• TASK
What should come back is the data below, word for word, minus any picture.

═══ DATA SUPPLIED ═══

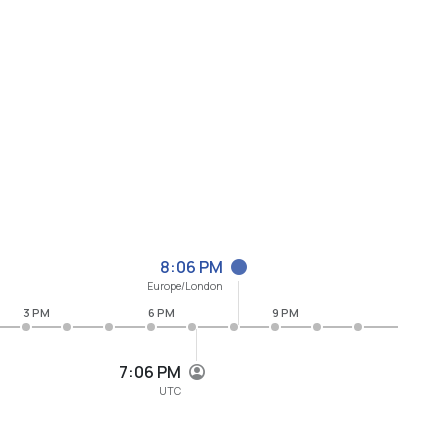
8:06 PM
Europe/London
3 PM
6 PM
9 PM
7:06 PM
UTC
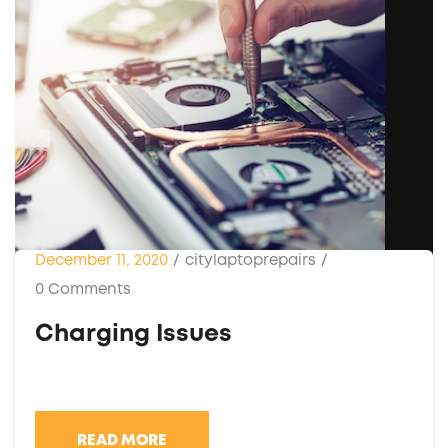
December 11, 2020
/
citylaptoprepairs
/
0 Comments
Charging Issues
READ MORE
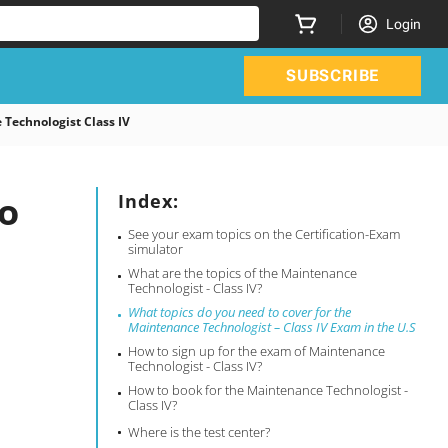
Login
SUBSCRIBE
Technologist Class IV
o
Index:
See your exam topics on the Certification-Exam
simulator
What are the topics of the Maintenance
Technologist - Class IV?
What topics do you need to cover for the
Maintenance Technologist – Class IV Exam in the U.S
How to sign up for the exam of Maintenance
Technologist - Class IV?
How to book for the Maintenance Technologist -
Class IV?
Where is the test center?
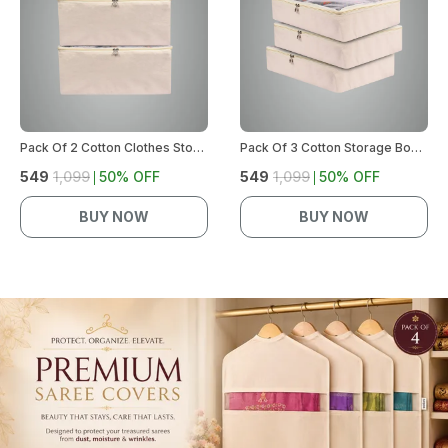
Pack Of 2 Cotton Clothes Storage Bags | Saree Covers With Zip | Wardrobe Organizer For Women'S Dresses, Lehengas | Durable Material, Washable & Reusable | Size: 17 X 14 X 7 Inches (Off-White)
Pack Of 3 Cotton Storage Box For Clothes | Saree Covers With Zip, Storage Organizer | Wardrobe Organizer For Women'S Dresses, Sarees, Lehengas | Durable Material, Washable & Reusable (Off-White)
₹549
₹1,099
50
% OFF
₹549
₹1,099
50
% OFF
BUY NOW
BUY NOW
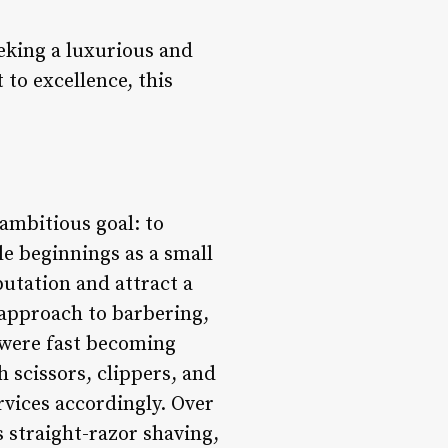
eking a luxurious and
to excellence, this
 ambitious goal: to
e beginnings as a small
putation and attract a
e approach to barbering,
 were fast becoming
h scissors, clippers, and
services accordingly. Over
s straight-razor shaving,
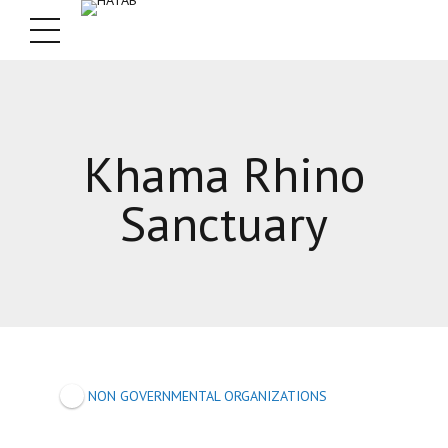
Khama Rhino
Sanctuary
NON GOVERNMENTAL ORGANIZATIONS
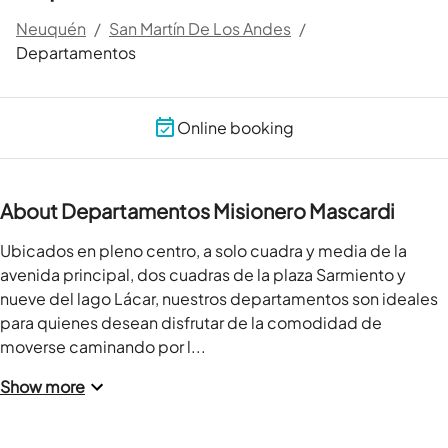
Neuquén
/
San Martín De Los Andes
/
Departamentos
Online booking
About Departamentos Misionero Mascardi
Ubicados en pleno centro, a solo cuadra y media de la 
avenida principal, dos cuadras de la plaza Sarmiento y 
nueve del lago Lácar, nuestros departamentos son ideales 
para quienes desean disfrutar de la comodidad de 
moverse caminando por l...
Show more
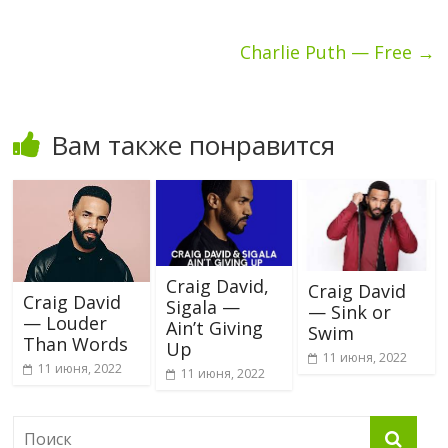
Charlie Puth — Free
→
Вам также понравится
Craig David,
Craig David
Craig David
Sigala —
— Sink or
— Louder
Ain’t Giving
Swim
Than Words
Up
11 июня, 2022
11 июня, 2022
11 июня, 2022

═══

• OUTPUT FOR THIS TASK
8:06 PM
Europe/London
3 PM
6 PM
9 PM
7:06 PM
UTC
December 11, 2020
/
citylaptoprepairs
/
0 Comments
Charging Issues
READ MORE
Login
SUBSCRIBE
Technologist Class IV
o
Index:
See your exam topics on the Certification-Exam
simulator
What are the topics of the Maintenance
Technologist - Class IV?
What topics do you need to cover for the
Maintenance Technologist – Class IV Exam in the U.S
How to sign up for the exam of Maintenance
Technologist - Class IV?
How to book for the Maintenance Technologist -
Class IV?
Where is the test center?
Pack Of 2 Cotton Clothes Storage Bags | Saree Covers With Zip | Wardrobe Organizer For Women'S Dresses, Lehengas | Durable Material, Washable & Reusable | Size: 17 X 14 X 7 Inches (Off-White)
Pack Of 3 Cotton Storage Box For Clothes | Saree Covers With Zip, Storage Organizer | Wardrobe Organizer For Women'S Dresses, Sarees, Lehengas | Durable Material, Washable & Reusable (Off-White)
₹549
₹1,099
50
% OFF
₹549
₹1,099
50
% OFF
BUY NOW
BUY NOW
eking a luxurious and
to excellence, this
 ambitious goal: to
e beginnings as a small
putation and attract a
e approach to barbering,
 were fast becoming
h scissors, clippers, and
services accordingly. Over
s straight-razor shaving,
Khama Rhino
Sanctuary
NON GOVERNMENTAL ORGANIZATIONS
Neuquén
/
San Martín De Los Andes
/
Departamentos
Online booking
About Departamentos Misionero Mascardi
Ubicados en pleno centro, a solo cuadra y media de la 
avenida principal, dos cuadras de la plaza Sarmiento y 
nueve del lago Lácar, nuestros departamentos son ideales 
para quienes desean disfrutar de la comodidad de 
moverse caminando por l...
Show more
Charlie Puth — Free
→
Вам также понравится
Craig David,
Craig David
Craig David
Sigala —
— Sink or
— Louder
Ain’t Giving
Swim
Than Words
Up
11 июня, 2022
11 июня, 2022
11 июня, 2022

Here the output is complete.